> _Work required_
Check each line of the listing below for the string "skill", then give only the number of lines where it occurs.

------

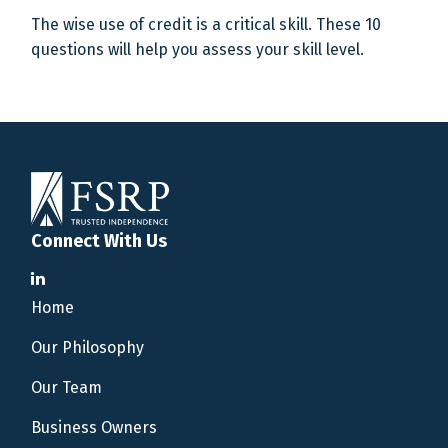
The wise use of credit is a critical skill. These 10
questions will help you assess your skill level.
Connect With Us
Home
Our Philosophy
Our Team
Business Owners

------

> _Worked solution_
2